Work to be completed:
For the data below, report the number of lines that contain the string "System" and nothing else.

[Stored data entries]
--------------------------------------------------
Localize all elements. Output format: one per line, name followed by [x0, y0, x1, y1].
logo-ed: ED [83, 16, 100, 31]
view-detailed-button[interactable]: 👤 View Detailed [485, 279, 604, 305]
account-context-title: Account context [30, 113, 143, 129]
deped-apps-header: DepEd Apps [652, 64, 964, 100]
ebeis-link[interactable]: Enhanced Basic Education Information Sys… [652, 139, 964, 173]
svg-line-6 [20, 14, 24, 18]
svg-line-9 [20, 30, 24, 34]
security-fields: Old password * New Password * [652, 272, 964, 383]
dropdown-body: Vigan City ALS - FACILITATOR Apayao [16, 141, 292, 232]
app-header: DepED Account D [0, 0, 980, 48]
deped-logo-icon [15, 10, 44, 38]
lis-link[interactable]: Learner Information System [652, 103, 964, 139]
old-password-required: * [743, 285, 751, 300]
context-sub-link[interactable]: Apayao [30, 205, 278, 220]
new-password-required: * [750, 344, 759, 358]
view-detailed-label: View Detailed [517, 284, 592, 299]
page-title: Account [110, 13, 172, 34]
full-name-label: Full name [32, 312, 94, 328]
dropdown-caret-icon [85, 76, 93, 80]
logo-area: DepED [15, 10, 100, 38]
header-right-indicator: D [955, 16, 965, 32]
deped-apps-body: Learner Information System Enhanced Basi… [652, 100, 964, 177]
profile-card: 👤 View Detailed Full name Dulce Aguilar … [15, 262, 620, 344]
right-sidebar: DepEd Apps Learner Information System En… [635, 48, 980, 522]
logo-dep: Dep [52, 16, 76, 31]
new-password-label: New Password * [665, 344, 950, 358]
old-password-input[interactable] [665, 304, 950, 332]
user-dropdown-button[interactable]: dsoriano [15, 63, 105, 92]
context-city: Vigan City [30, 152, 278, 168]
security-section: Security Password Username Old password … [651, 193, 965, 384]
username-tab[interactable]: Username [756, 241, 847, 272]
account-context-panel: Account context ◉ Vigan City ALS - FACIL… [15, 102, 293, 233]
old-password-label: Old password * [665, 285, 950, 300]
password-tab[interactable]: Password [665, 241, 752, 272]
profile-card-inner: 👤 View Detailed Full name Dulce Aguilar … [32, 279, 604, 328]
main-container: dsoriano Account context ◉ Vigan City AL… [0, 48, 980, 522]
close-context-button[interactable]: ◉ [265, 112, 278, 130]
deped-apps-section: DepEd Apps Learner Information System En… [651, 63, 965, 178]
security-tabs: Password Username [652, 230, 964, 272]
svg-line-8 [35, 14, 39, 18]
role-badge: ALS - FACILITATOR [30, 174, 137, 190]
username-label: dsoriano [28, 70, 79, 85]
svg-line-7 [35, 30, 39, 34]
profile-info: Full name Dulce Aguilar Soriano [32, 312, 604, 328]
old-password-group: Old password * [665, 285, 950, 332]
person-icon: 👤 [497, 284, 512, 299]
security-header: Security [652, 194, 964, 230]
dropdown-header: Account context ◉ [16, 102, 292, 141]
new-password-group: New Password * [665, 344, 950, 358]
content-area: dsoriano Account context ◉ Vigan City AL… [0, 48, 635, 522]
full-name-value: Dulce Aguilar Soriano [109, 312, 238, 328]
--------------------------------------------------
The completed task:
4